Du fait de la relative jeunesse du mouvement, les études statistiques n’ont pas été nombreuses entre les années 80 et 2000 (Moins de 0,01% des études concernant les réalités familiales concernait les familles homoparentales).
Naturellement, les oppositions à l’adoption homosexuel existaient et se basaient principalement sur : la capacité des homosexuels à être de bons parents,  le développement psychosocial de l’enfant qui serait anormal, ou encore des troubles de l’identité sexuelle de l’enfant et à terme une plus grande probabilité pour celui-ci d’être lui-même homosexuel. 
Il faut comprendre que l’homosexualité n’est pas un désordre psychologique ou une pathologie, constat qui n’est pas toujours acquis, et qu’ainsi même si ces personnes sont davantage soumises à des discriminations ou à de la violence symbolique, être homosexuel n’affecte pas en soi la santé psychologique de l’individu. Les études ont montré qu’il n’y a aucune différence entre les divers modes d’éducation et a invalidé ces craintes. De même, elles ont prouvé qu’il n’y avait aucune différence concernant les problèmes psychiatriques des enfants issus de couple hétérosexuel ou non. Par exemple, il a été démontré que les enfants de mères lesbiennes ont peut-être plus de troubles d’anxiété que les autres mais qu’au contraire, leur niveau de bien-être est supérieur.
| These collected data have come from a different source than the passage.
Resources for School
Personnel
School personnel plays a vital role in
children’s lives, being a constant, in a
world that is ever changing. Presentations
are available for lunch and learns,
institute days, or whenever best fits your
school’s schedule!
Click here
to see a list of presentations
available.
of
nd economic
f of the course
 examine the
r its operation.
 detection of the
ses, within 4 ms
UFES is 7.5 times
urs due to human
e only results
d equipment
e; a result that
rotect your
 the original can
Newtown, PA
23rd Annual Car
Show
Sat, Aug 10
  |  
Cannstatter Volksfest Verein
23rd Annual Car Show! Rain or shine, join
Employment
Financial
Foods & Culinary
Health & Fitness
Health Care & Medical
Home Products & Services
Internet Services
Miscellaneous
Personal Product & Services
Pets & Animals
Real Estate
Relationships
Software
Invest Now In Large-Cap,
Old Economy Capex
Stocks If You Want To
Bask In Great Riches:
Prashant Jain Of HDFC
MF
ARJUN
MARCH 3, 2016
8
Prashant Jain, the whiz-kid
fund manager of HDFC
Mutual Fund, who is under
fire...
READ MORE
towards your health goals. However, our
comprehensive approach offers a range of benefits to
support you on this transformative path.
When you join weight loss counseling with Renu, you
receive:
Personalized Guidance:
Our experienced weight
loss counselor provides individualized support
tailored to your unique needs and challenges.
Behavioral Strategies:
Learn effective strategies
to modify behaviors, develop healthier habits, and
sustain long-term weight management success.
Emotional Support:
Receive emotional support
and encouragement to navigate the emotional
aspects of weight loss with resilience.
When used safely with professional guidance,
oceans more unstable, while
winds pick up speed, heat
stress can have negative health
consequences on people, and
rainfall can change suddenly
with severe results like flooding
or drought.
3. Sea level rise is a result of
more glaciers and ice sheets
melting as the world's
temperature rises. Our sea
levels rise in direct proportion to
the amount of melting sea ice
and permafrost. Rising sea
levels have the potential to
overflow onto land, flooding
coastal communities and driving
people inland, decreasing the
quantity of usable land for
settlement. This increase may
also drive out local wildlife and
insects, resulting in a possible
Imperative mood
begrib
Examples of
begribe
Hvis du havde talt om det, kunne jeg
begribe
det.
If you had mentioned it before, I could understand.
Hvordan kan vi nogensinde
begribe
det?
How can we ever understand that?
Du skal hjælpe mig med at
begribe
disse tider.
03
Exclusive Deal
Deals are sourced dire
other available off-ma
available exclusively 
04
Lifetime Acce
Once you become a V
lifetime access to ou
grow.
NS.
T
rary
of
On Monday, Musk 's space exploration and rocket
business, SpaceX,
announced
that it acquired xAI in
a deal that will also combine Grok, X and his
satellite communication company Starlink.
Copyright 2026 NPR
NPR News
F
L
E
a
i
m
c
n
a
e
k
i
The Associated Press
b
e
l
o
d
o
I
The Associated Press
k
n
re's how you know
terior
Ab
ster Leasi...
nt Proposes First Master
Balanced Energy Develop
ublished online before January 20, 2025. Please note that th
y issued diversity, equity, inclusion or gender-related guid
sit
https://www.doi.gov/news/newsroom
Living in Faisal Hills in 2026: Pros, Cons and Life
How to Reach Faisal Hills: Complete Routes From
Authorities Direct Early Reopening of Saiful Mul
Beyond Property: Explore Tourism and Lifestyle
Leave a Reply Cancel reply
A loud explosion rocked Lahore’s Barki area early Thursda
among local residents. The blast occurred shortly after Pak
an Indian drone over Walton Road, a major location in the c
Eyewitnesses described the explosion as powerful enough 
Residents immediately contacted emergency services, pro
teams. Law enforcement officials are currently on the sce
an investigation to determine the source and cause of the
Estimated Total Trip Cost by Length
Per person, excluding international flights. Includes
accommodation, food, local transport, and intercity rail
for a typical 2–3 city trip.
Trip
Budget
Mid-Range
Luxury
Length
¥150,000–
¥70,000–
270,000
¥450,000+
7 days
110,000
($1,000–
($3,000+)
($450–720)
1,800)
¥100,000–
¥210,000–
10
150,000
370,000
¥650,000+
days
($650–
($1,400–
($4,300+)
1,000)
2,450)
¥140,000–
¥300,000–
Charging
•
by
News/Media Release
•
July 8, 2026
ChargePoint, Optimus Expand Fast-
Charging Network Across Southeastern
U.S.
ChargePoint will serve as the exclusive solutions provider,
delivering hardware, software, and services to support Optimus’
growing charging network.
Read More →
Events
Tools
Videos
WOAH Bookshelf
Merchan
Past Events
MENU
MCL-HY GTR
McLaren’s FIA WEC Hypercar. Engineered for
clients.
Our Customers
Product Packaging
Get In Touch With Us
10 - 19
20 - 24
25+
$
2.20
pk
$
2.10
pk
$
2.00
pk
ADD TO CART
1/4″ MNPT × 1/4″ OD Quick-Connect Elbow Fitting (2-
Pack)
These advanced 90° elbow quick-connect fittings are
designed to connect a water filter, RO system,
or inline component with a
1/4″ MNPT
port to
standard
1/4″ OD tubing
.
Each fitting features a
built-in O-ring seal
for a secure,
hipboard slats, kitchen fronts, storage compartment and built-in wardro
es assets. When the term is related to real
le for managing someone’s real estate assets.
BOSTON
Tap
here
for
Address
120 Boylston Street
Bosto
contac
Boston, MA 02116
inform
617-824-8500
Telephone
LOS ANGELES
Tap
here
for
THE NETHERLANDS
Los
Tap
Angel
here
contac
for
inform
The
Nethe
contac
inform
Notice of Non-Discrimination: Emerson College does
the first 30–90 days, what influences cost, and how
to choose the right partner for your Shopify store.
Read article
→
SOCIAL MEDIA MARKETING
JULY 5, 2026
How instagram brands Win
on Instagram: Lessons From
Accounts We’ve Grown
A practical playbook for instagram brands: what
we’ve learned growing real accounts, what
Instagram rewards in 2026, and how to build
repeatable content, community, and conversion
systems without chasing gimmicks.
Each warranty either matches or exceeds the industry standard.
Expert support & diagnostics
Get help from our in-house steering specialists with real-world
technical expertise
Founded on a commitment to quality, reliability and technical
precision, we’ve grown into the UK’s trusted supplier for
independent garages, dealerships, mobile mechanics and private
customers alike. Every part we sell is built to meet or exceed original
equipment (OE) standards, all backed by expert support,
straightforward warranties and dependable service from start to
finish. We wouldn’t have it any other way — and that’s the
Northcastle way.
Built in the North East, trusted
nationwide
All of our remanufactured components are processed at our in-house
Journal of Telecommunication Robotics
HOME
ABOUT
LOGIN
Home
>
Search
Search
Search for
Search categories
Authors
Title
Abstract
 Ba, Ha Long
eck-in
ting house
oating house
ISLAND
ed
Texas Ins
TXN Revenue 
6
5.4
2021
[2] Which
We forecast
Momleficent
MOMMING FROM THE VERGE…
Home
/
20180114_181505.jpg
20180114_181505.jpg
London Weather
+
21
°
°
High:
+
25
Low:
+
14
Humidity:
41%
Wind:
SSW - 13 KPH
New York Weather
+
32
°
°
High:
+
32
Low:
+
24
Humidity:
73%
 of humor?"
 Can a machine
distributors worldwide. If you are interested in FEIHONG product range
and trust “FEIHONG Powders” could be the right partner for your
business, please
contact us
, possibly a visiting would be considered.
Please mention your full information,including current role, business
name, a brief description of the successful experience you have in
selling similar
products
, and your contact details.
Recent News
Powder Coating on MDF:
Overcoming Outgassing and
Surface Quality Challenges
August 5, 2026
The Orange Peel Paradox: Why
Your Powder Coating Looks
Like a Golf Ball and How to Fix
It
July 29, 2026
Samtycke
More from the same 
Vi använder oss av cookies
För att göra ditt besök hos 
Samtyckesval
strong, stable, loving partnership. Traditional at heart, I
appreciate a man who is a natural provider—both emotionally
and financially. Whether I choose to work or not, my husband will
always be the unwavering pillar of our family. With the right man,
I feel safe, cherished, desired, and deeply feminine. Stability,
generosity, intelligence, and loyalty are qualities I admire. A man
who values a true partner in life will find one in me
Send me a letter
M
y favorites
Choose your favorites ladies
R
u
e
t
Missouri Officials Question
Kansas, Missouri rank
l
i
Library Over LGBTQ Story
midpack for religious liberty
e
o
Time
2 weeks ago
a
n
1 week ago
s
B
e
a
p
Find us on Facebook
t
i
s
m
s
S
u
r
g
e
Toutes les craintes concernant les enfants d’homosexuels sont sans fondement réel car à chaque fois contrées par des études qui sont faites sur le long terme. (Pour plus de détail, voir le texte Trois générations de recherches empiriques sur les mères lesbiennes, les pères gais et leurs enfants de Danielle Julien)

Dès lors, pourquoi le débat en France sur le mariage homosexuel semble t-il s’enliser ? Cela pourrait s’expliquer par de nombreux facteurs qui se recoupent : d’une part, il y  a une véritable méconnaissance de la réalité homosexuelle car elle reste cachée, encore trop stigmatisée et refoulée par une certaine hétéronormativité. Il y a également une importante culture religieuse, notamment catholique, qui a inscrit dans les normes l’idée que le mariage, tout comme avoir un enfant, se fait uniquement entre une femme et un homme, ce qui suppose une homophobie latente dans la société. 

Il y aurait actuellement entre 40 000 et 300 000 enfants (Grande fourchette de statistique) vivant dans des familles homoparentales en France et ce serait tout comme au Québec leurs assurer l’égalité et les mêmes droits pour tous.